Clearly, in HF patients, both advanced age (>80 years) and presence of IHD are strong indicators of worse in-hospital outcomes, in particular, PMI and mortality which are interconnected. Among patients who died 56 (91.8%) were aged >80 years, 27(42.3%) had a history of IHD (including previous AMI in 9 [33.3%]), and 48 (78.7%) experienced PMI. In the group who developed PMI, 37.7% of patients were previously diagnosed with IHD and most were aged >80 years (85.2%). As shown in Table 3, in HF patients, the risk of a fatal outcome is about 5-fold higher among the aged >80 years (OR 4.9 (1.95–12.33), twice as great in subjects with a history of IHD compared with those without IHD (OR 2.1, 95% CI 1.24–3.51, p = 0.005), and 5-fold higher among patients who developed PMI (OR 5.0, 95% CI 2.70–9.41, p < 0.001). Furthermore, in subjects aged >80 years with a history of IHD the risk of PMI is 8.3 times higher (OR 8.3, 95% CI 5.58–12.36, p < 0.001) and risk of a lethal outcome is 7.4 time higher (OR 7.4, 95% CI 2.55–21.51, p < 0.001) compared with HF patients without such characteristics.

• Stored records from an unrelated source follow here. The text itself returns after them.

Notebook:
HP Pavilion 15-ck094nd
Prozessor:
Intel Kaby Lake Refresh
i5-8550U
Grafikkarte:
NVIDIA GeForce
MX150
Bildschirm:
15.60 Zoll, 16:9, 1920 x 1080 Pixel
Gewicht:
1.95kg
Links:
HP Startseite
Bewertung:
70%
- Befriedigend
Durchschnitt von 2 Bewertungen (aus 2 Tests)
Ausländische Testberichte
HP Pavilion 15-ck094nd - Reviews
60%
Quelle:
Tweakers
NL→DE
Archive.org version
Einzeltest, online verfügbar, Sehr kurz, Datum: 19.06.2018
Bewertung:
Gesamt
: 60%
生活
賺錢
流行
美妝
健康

These findings, which are in line with intuitive expectations and in accordance with results of previous studies, once again underscore the importance and utility of advanced age, history of IHD and developing PMI for elucidating the prognosis and identifying the highest risk groups. On the other hand, it should be emphasised that most of aged HF patients even with known IHD and/or PMI (including new AMI) survive suggesting the need of better more precise prediction tools, especially for individuals with abovementioned characteristics.

3.2. Prognostic Role of Biochemical Indices at Admission

As the odds for a fatal in-hospital outcome in patients with IHD is twice as great compared with those without IHD and near half (43.6%) of all HF patients postoperatively demonstrate some degree of myocardial injury (a complication which, in turn, increases the risk of in-hospital death by 5-fold), a crucial question should be introduced: how to determine at time of admission which patients (especially among those with a history of IHD), are at the highest risk of PMI and hospital death?

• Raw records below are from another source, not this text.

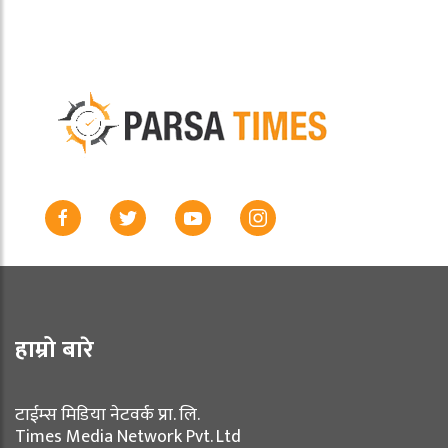
हाम्रो बारे
टाईम्स मिडिया नेटवर्क प्रा. लि.
Times Media Network Pvt. Ltd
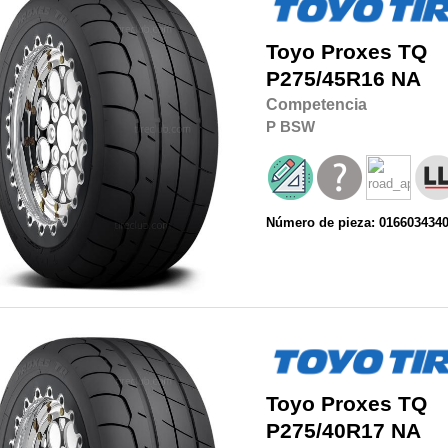
Toyo
Proxes TQ
P275/45R16
NA
Competencia
P
BSW
Número de pieza: 016603434
Toyo
Proxes TQ
P275/40R17
NA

In this study, based on our previous data (including multivariate logistic regression) and literature reports on the predictive capability of different biochemical parameters we evaluated and compared the potential of 10 routine preoperative metabolic indices for predicting adverse events in HF. We analysed the prognostic value and prediction performance each of the 10 metabolic indicators separately and in combination with history of IHD or/and advanced age. The obtained estimates for the total cohort, for patients with pre-HF known IHD, and for IHD patients aged >80 years are shown in Table 3 and Table 4; the data are presented in rank order from highest to lowest ORs and AUCs.

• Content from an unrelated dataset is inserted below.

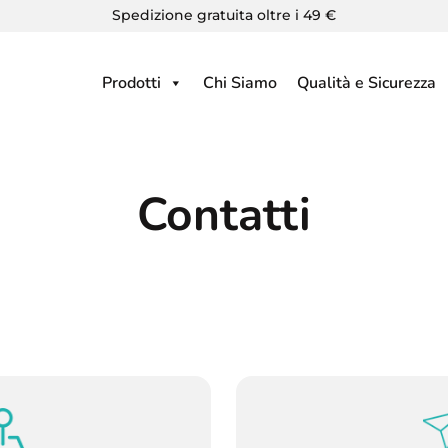
Spedizione gratuita oltre i 49 €
Prodotti
Chi Siamo
Qualità e Sicurezza
Contatti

The impact of different preoperative metabolic characteristics as prognosticators for fatal hospital outcome was as follows (Table 3). Whereas history of IHD doubled the risk of a fatal hospital outcome, when one of the studied biomarkers (except GGT > 26 IU and ALT > 17 IU) was added to the model for in-hospital death the ORs ranged between 2.6 and 8.0 (being 3.3 and above for 6 biomarkers). IHD in patients aged > 80 years was associated with a 7.4-times higher risk of postoperative death, while adding any of the biochemical indicators, except ALT > 17 IU, showed in this group ORs between 7.7 and 23.6 (9.2 and above for 7 variables).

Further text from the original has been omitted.